By: Susie77, 1:51 AM GMT on December 13, 2013

Courtesy of Space Weather.com

Last night, NASA's network of all-sky meteor cameras reported 23 Geminid fireballs over the United States. This sharp uptick in activity signals the official beginning of the 2013 Geminid meteor shower. For the next 3 to 4 days, Earth will pass through a stream of debris from rock comet 3200 Phaethon, producing dozens of meteors per hour flying out of the contellation Gemini. "There is a nice show going on right now," says Bill Cooke, head of NASA's Meteoroid Environment Office.

The multiple cameras of NASA's fireball network are able to measure the orbits of Geminid meteoroids.
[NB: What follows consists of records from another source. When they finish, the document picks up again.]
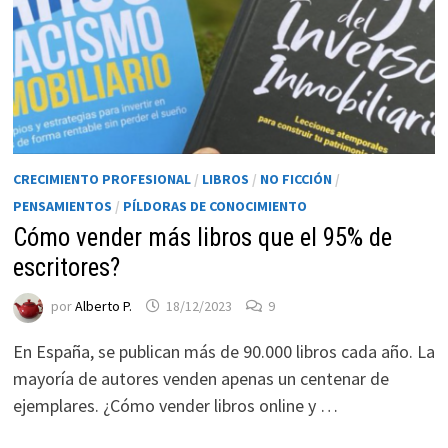
CRECIMIENTO PROFESIONAL
/
LIBROS
/
NO FICCIÓN
/
PENSAMIENTOS
/
PÍLDORAS DE CONOCIMIENTO
Cómo vender más libros que el 95% de
escritores?
Necesarias
Estas
por
Alberto P.
18/12/2023
9
cookies no
son
En España, se publican más de 90.000 libros cada año. La
opcionales.
mayoría de autores venden apenas un centenar de
Son
ejemplares. ¿Cómo vender libros online y …
necesarias
para que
This plot shows the orbits of the 39 fireballs recorded so far this week:



Earth is the blue dot where all the orbits intersect. The purple curve shows the path of Geminid parent 3200 Phaethon.
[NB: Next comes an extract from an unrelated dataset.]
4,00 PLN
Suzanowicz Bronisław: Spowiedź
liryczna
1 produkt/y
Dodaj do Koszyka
Forecasters expect the shower to peak on Dec. 13-14 when Earth passes through the busiest part of Phaethon's debris stream. Peak rates could reach 120 meteors per hour. However, glare from the nearly-full Moon could reduce the number of visible meteors 2- to 3-fold. Cooke advises looking during the hours just before local sunrise on Saturday, Dec. 14th. "At that time, the Moon will be below the horizon, improving your chances of seeing the show."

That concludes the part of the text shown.